## Bounding box prediction data:
--------------------------------------------------

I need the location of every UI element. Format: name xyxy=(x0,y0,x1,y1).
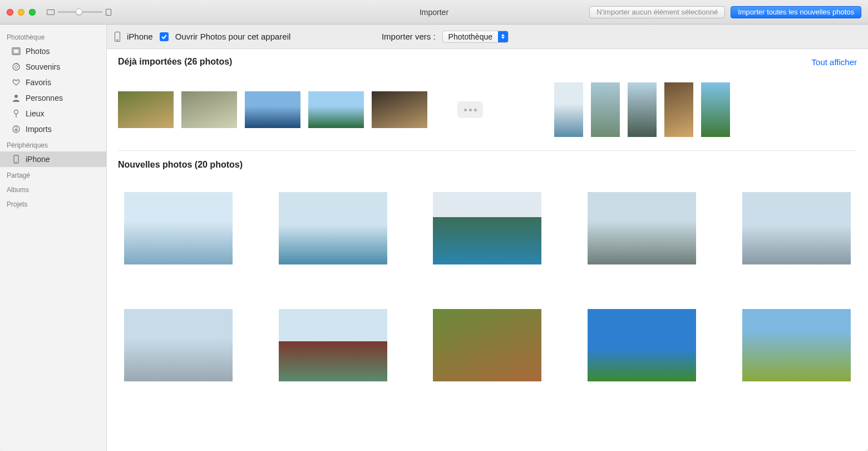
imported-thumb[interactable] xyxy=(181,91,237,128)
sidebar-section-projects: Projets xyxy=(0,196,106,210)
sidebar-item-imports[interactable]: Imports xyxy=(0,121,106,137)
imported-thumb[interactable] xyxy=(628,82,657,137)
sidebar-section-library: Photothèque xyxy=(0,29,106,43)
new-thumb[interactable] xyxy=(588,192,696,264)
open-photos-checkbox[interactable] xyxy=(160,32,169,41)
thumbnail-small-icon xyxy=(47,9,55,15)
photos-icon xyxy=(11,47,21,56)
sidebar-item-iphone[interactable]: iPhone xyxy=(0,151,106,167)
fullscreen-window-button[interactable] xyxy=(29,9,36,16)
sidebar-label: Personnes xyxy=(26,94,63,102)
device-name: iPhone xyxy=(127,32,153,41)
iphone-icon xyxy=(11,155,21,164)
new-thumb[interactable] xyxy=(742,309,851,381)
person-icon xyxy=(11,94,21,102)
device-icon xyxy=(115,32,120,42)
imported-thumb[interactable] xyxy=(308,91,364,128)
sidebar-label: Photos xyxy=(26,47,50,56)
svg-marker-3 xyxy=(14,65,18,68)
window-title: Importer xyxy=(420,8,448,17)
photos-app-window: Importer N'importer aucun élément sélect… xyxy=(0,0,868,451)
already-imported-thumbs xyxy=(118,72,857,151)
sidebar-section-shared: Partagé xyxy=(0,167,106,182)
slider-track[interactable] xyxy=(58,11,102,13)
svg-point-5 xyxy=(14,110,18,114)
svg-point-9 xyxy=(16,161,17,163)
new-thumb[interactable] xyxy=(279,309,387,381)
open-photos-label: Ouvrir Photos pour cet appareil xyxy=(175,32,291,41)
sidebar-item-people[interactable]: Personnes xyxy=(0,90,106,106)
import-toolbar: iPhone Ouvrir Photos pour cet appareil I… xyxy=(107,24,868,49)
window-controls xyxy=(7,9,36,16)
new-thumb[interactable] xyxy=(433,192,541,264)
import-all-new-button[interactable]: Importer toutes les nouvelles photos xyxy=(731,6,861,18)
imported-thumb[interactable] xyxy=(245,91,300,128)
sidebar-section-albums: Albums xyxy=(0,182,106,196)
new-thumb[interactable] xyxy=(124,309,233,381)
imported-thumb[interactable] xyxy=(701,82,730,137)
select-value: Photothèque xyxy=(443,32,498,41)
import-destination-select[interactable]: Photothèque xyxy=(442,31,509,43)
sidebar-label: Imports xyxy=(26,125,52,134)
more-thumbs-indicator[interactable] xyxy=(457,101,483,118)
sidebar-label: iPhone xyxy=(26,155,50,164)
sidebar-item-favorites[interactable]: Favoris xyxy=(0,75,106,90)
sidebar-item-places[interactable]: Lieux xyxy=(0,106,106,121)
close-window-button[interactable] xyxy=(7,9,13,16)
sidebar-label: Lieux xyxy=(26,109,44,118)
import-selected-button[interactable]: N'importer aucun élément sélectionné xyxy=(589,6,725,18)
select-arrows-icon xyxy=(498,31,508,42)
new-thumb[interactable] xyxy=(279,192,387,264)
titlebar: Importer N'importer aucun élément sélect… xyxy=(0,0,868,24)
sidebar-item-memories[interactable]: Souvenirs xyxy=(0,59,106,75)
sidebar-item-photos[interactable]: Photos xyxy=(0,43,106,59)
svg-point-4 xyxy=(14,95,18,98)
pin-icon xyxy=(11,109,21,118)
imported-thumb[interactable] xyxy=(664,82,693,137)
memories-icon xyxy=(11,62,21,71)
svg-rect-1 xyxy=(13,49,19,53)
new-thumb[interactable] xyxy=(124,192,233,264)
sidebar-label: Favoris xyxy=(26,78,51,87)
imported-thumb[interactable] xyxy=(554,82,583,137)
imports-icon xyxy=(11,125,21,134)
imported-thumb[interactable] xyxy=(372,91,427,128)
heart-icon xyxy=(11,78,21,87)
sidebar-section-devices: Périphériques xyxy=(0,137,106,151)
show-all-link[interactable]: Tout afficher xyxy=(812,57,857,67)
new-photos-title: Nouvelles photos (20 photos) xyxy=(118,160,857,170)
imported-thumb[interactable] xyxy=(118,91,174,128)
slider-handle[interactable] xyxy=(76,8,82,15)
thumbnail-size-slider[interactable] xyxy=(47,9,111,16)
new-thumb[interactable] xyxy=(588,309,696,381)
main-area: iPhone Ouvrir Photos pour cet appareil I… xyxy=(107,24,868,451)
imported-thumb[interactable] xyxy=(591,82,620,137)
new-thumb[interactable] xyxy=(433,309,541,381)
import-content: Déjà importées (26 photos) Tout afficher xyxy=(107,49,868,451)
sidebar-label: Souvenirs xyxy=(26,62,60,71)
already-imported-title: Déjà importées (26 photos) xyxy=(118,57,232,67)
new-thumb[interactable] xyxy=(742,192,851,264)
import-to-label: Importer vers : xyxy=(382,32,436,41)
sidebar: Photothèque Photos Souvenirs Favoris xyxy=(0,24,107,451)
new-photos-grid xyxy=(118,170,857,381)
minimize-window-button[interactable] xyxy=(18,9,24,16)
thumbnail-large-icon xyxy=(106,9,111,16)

--------------------------------------------------

## Required action:
Return every line above verbatim, pictures excluded.

## Finished task:
I need the location of every UI element. Format: name xyxy=(x0,y0,x1,y1).
imported-thumb[interactable] xyxy=(181,91,237,128)
sidebar-section-projects: Projets xyxy=(0,196,106,210)
sidebar-item-imports[interactable]: Imports xyxy=(0,121,106,137)
imported-thumb[interactable] xyxy=(628,82,657,137)
sidebar-section-library: Photothèque xyxy=(0,29,106,43)
new-thumb[interactable] xyxy=(588,192,696,264)
open-photos-checkbox[interactable] xyxy=(160,32,169,41)
thumbnail-small-icon xyxy=(47,9,55,15)
photos-icon xyxy=(11,47,21,56)
sidebar-item-iphone[interactable]: iPhone xyxy=(0,151,106,167)
fullscreen-window-button[interactable] xyxy=(29,9,36,16)
sidebar-label: Personnes xyxy=(26,94,63,102)
device-name: iPhone xyxy=(127,32,153,41)
iphone-icon xyxy=(11,155,21,164)
new-thumb[interactable] xyxy=(742,309,851,381)
person-icon xyxy=(11,94,21,102)
device-icon xyxy=(115,32,120,42)
imported-thumb[interactable] xyxy=(308,91,364,128)
sidebar-label: Photos xyxy=(26,47,50,56)
svg-marker-3 xyxy=(14,65,18,68)
window-title: Importer xyxy=(420,8,448,17)
photos-app-window: Importer N'importer aucun élément sélect… xyxy=(0,0,868,451)
already-imported-thumbs xyxy=(118,72,857,151)
sidebar-section-shared: Partagé xyxy=(0,167,106,182)
slider-track[interactable] xyxy=(58,11,102,13)
svg-point-5 xyxy=(14,110,18,114)
svg-point-9 xyxy=(16,161,17,163)
new-thumb[interactable] xyxy=(279,309,387,381)
open-photos-label: Ouvrir Photos pour cet appareil xyxy=(175,32,291,41)
sidebar-item-people[interactable]: Personnes xyxy=(0,90,106,106)
import-toolbar: iPhone Ouvrir Photos pour cet appareil I… xyxy=(107,24,868,49)
window-controls xyxy=(7,9,36,16)
new-thumb[interactable] xyxy=(433,192,541,264)
import-all-new-button[interactable]: Importer toutes les nouvelles photos xyxy=(731,6,861,18)
imported-thumb[interactable] xyxy=(245,91,300,128)
sidebar-section-albums: Albums xyxy=(0,182,106,196)
new-thumb[interactable] xyxy=(124,309,233,381)
imported-thumb[interactable] xyxy=(701,82,730,137)
select-value: Photothèque xyxy=(443,32,498,41)
import-destination-select[interactable]: Photothèque xyxy=(442,31,509,43)
sidebar-label: Imports xyxy=(26,125,52,134)
more-thumbs-indicator[interactable] xyxy=(457,101,483,118)
sidebar-label: iPhone xyxy=(26,155,50,164)
sidebar-item-favorites[interactable]: Favoris xyxy=(0,75,106,90)
sidebar-item-places[interactable]: Lieux xyxy=(0,106,106,121)
close-window-button[interactable] xyxy=(7,9,13,16)
sidebar-label: Lieux xyxy=(26,109,44,118)
import-selected-button[interactable]: N'importer aucun élément sélectionné xyxy=(589,6,725,18)
select-arrows-icon xyxy=(498,31,508,42)
new-thumb[interactable] xyxy=(279,192,387,264)
titlebar: Importer N'importer aucun élément sélect… xyxy=(0,0,868,24)
sidebar-item-memories[interactable]: Souvenirs xyxy=(0,59,106,75)
sidebar-item-photos[interactable]: Photos xyxy=(0,43,106,59)
svg-point-4 xyxy=(14,95,18,98)
pin-icon xyxy=(11,109,21,118)
imported-thumb[interactable] xyxy=(664,82,693,137)
memories-icon xyxy=(11,62,21,71)
svg-rect-1 xyxy=(13,49,19,53)
new-thumb[interactable] xyxy=(124,192,233,264)
sidebar-label: Favoris xyxy=(26,78,51,87)
imported-thumb[interactable] xyxy=(554,82,583,137)
imports-icon xyxy=(11,125,21,134)
imported-thumb[interactable] xyxy=(372,91,427,128)
heart-icon xyxy=(11,78,21,87)
sidebar-section-devices: Périphériques xyxy=(0,137,106,151)
show-all-link[interactable]: Tout afficher xyxy=(812,57,857,67)
new-photos-title: Nouvelles photos (20 photos) xyxy=(118,160,857,170)
imported-thumb[interactable] xyxy=(118,91,174,128)
slider-handle[interactable] xyxy=(76,8,82,15)
thumbnail-size-slider[interactable] xyxy=(47,9,111,16)
new-thumb[interactable] xyxy=(588,309,696,381)
main-area: iPhone Ouvrir Photos pour cet appareil I… xyxy=(107,24,868,451)
imported-thumb[interactable] xyxy=(591,82,620,137)
new-thumb[interactable] xyxy=(433,309,541,381)
import-content: Déjà importées (26 photos) Tout afficher xyxy=(107,49,868,451)
sidebar-label: Souvenirs xyxy=(26,62,60,71)
already-imported-title: Déjà importées (26 photos) xyxy=(118,57,232,67)
new-thumb[interactable] xyxy=(742,192,851,264)
import-to-label: Importer vers : xyxy=(382,32,436,41)
sidebar: Photothèque Photos Souvenirs Favoris xyxy=(0,24,107,451)
new-photos-grid xyxy=(118,170,857,381)
minimize-window-button[interactable] xyxy=(18,9,24,16)
thumbnail-large-icon xyxy=(106,9,111,16)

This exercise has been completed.